Intellectual Property, Limitation of Liability and Indemnity

  • You acknowledge that all intellectual property in and to the ATS products and services (Intellectual Property) belongs to or are licensed to ATS and You must not purport to convey title to or grant any rights of ownership in respect of ATS’s Intellectual Property to any person nor attempt to do so.
  • You may not copy, adapt, reverse engineer, apply to register any legal rights over or take any steps in relation to ATS’s Intellectual Property that is inconsistent with ATS’s rights of full ownership to or full rights to use and exploit its Intellectual Property.
  • You must comply with any requirements or directions of ATS from time to time in relation to security measures, procedures and policies relating to ATS’s Intellectual Property.
  • You must immediately inform ATS of any matter or thing which comes to the attention of You which affects or may affect the security or ownership of ATS’s Intellectual Property or of any infringement of ATS’s Intellectual Property by You or a third party.
  • Should an ATS product or service be faulty or defective through no fault of Your own or the technical standard or skills of Your staff or contractors and ATS is notified by You of the fault or defect, the warranty provisions that appear on the back of the tax invoice issued to You on purchase of ATS’s products or services will apply. The acceptance of the warranty by ATS is in no way to constitute an admission of liability nor a waiver of any of its rights contained in this DPP or at law.
  • To the maximum extent permitted at law, ATS will not be liable to You for any claim, damages or other liability, any consequential, direct or indirect loss, damage, costs or expenses (including legal costs on a solicitor and own client basis) that are incurred by You in connection with or arising out of the use of, or other dealings with, the ATS products or services purchased by You or use of the licence to use the products or services granted to You.
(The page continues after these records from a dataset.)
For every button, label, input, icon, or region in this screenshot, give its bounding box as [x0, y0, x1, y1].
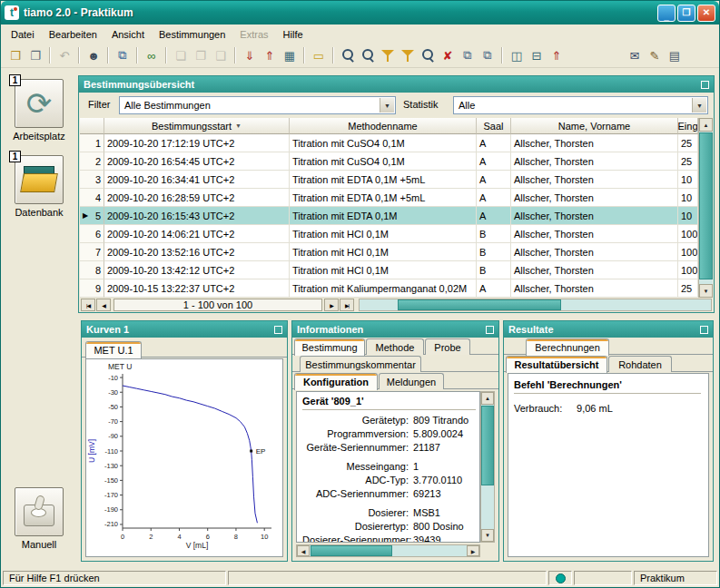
send-up-icon[interactable]: ⇑ [547, 46, 566, 64]
app-icon: t [5, 5, 19, 20]
page-one-icon[interactable]: ⧉ [459, 46, 477, 64]
table-row[interactable]: 42009-10-20 16:28:59 UTC+2Titration mit … [80, 189, 698, 207]
open-icon[interactable]: ❒ [6, 46, 25, 64]
datenbank-button[interactable]: 1 [15, 155, 64, 204]
verbrauch-label: Verbrauch: [514, 403, 574, 414]
print-icon[interactable]: ▤ [666, 46, 684, 64]
statistik-dropdown-arrow-icon[interactable]: ▼ [692, 98, 706, 113]
new-icon[interactable]: ❐ [26, 46, 44, 64]
table-row[interactable]: 92009-10-15 13:22:37 UTC+2Titration mit … [80, 279, 698, 298]
tab-bestimmung[interactable]: Bestimmung [294, 338, 365, 356]
minimize-button[interactable]: _ [657, 5, 676, 22]
info-scroll-left-button[interactable]: ◀ [297, 545, 310, 556]
pager-prev-button[interactable]: ◀ [96, 299, 111, 311]
info-hscroll-thumb[interactable] [311, 545, 392, 556]
config-field-value: 21187 [413, 442, 440, 456]
cell-eing: 25 [678, 134, 698, 152]
close-button[interactable]: ✕ [697, 5, 715, 22]
delete-determination-icon[interactable]: ✘ [439, 46, 457, 64]
scroll-down-button[interactable]: ▼ [699, 284, 713, 298]
titration-curve-chart: -10-30-50-70-90-110-130-150-170-190-2100… [86, 359, 282, 552]
tab-resultatuebersicht[interactable]: Resultatübersicht [506, 356, 607, 373]
curves-panel-maximize-button[interactable] [274, 326, 282, 334]
info-scroll-up-button[interactable]: ▲ [481, 392, 494, 405]
filter-dropdown-arrow-icon[interactable]: ▼ [380, 98, 394, 113]
filter-edit-icon[interactable] [399, 46, 417, 64]
mail-icon[interactable]: ✉ [626, 46, 644, 64]
table-vertical-scrollbar[interactable]: ▲ ▼ [698, 118, 713, 298]
report-edit-icon[interactable]: ✎ [646, 46, 664, 64]
filter-icon[interactable] [379, 46, 397, 64]
toolbar-separator [136, 47, 138, 64]
user-administration-icon[interactable]: ☻ [84, 46, 103, 64]
filter-dropdown[interactable]: Alle Bestimmungen ▼ [119, 96, 396, 114]
info-scroll-right-button[interactable]: ▶ [467, 545, 479, 556]
menu-bestimmungen[interactable]: Bestimmungen [152, 26, 232, 43]
tab-methode[interactable]: Methode [366, 338, 424, 355]
page-two-icon[interactable]: ⧉ [478, 46, 497, 64]
cell-saal: B [477, 243, 511, 261]
sidebar-item-arbeitsplatz[interactable]: 1 ⟳ Arbeitsplatz [1, 79, 77, 142]
manuell-button[interactable] [15, 487, 64, 536]
svg-text:8: 8 [234, 533, 238, 541]
sidebar-item-datenbank[interactable]: 1 Datenbank [1, 155, 77, 218]
export-icon[interactable]: ⇑ [261, 46, 279, 64]
results-panel-maximize-button[interactable] [700, 326, 708, 334]
layout-vertical-icon[interactable]: ⊟ [528, 46, 546, 64]
column-header-bestimmungsstart[interactable]: Bestimmungsstart ▼ [104, 118, 290, 134]
tab-berechnungen[interactable]: Berechnungen [526, 338, 609, 356]
table-header: Bestimmungsstart ▼ Methodenname Saal Nam… [80, 118, 698, 134]
archive-folder-icon[interactable]: ▭ [310, 46, 328, 64]
column-header-eing[interactable]: Eing [678, 118, 698, 134]
table-icon[interactable]: ▦ [281, 46, 299, 64]
search-filter-icon[interactable] [359, 46, 377, 64]
tab-meldungen[interactable]: Meldungen [379, 373, 444, 389]
pager-last-button[interactable]: ▶| [340, 299, 354, 311]
menu-hilfe[interactable]: Hilfe [276, 26, 311, 43]
link-icon[interactable]: ∞ [143, 46, 161, 64]
pager-next-button[interactable]: ▶ [324, 299, 339, 311]
info-vscroll-thumb[interactable] [481, 406, 494, 485]
table-row[interactable]: 72009-10-20 13:52:16 UTC+2Titration mit … [80, 243, 698, 261]
menu-ansicht[interactable]: Ansicht [104, 26, 152, 43]
column-header-saal[interactable]: Saal [477, 118, 511, 134]
scroll-up-button[interactable]: ▲ [699, 118, 713, 132]
info-horizontal-scrollbar[interactable]: ◀ ▶ [296, 544, 480, 557]
tab-bestimmungskommentar[interactable]: Bestimmungskommentar [300, 356, 421, 372]
table-horizontal-scrollbar[interactable] [359, 299, 712, 311]
sidebar-item-manuell[interactable]: Manuell [1, 487, 77, 550]
copy-icon[interactable]: ⧉ [113, 46, 132, 64]
vertical-scrollbar-thumb[interactable] [699, 132, 713, 279]
search-subset-icon[interactable] [419, 46, 437, 64]
arbeitsplatz-button[interactable]: 1 ⟳ [15, 79, 64, 128]
search-icon[interactable] [339, 46, 357, 64]
table-row[interactable]: 12009-10-20 17:12:19 UTC+2Titration mit … [80, 134, 698, 152]
info-vertical-scrollbar[interactable]: ▲ ▼ [480, 391, 495, 543]
statistik-dropdown[interactable]: Alle ▼ [453, 96, 708, 114]
table-row[interactable]: ▶52009-10-20 16:15:43 UTC+2Titration mit… [80, 207, 698, 225]
table-row[interactable]: 62009-10-20 14:06:21 UTC+2Titration mit … [80, 225, 698, 243]
column-header-methodenname[interactable]: Methodenname [290, 118, 477, 134]
menu-extras: Extras [232, 26, 275, 43]
tab-rohdaten[interactable]: Rohdaten [608, 356, 672, 372]
table-row[interactable]: 22009-10-20 16:54:45 UTC+2Titration mit … [80, 152, 698, 171]
tab-probe[interactable]: Probe [425, 338, 470, 355]
pager-range-text: 1 - 100 von 100 [113, 299, 322, 311]
title-bar[interactable]: t tiamo 2.0 - Praktikum _ ❐ ✕ [1, 1, 719, 24]
menu-datei[interactable]: Datei [4, 26, 42, 43]
table-row[interactable]: 82009-10-20 13:42:12 UTC+2Titration mit … [80, 261, 698, 279]
overview-panel-maximize-button[interactable] [701, 81, 709, 89]
menu-bearbeiten[interactable]: Bearbeiten [42, 26, 104, 43]
maximize-button[interactable]: ❐ [677, 5, 695, 22]
horizontal-scrollbar-thumb[interactable] [398, 299, 561, 310]
layout-horizontal-icon[interactable]: ◫ [508, 46, 526, 64]
info-scroll-down-button[interactable]: ▼ [481, 529, 494, 542]
svg-text:-90: -90 [108, 432, 118, 440]
table-row[interactable]: 32009-10-20 16:34:41 UTC+2Titration mit … [80, 171, 698, 189]
pager-first-button[interactable]: |◀ [81, 299, 95, 311]
tab-konfiguration[interactable]: Konfiguration [294, 373, 378, 390]
column-header-name-vorname[interactable]: Name, Vorname [511, 118, 678, 134]
information-panel-maximize-button[interactable] [486, 326, 494, 334]
import-icon[interactable]: ⇓ [241, 46, 259, 64]
tab-met-u1[interactable]: MET U.1 [85, 341, 142, 358]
If ATS is held to be liable, liability for any such claim, damage or loss is limited to the purchase price of the products or services purchased by You.
  • If You purchases third party software or products to use in conjunction, connection or association with the ATS products and services for any reason, ATS will not be liable to You for any direct or indirect loss or damage that occur to the products or services or Your computer system as a result of the use by You of that third party software.

 

  • You indemnify ATS and keep ATS indemnified from and against all actions, claims, demands, costs or expenses including special, indirect or consequential damages (including legal costs and expenses on a solicitor and own client basis) made, sustained, brought or prosecuted or in any manner based upon damage to any property or occasioned by or attributable to any injury to any third party (including death) or any infringement of any third party’s Intellectual Property rights related directly or indirectly to the use of the ATS products or services by You or the grant of the licence to use the ATS products or services or the use by You of any third party software in conjunction, connection or association with the products or services provided such damage is in no way caused by the acts or omissions of ATS.

 

Governing Law

This DPP is governed by the laws in force in the State of Queensland and ATS and You agree to be bound by the exclusive jurisdiction of that State.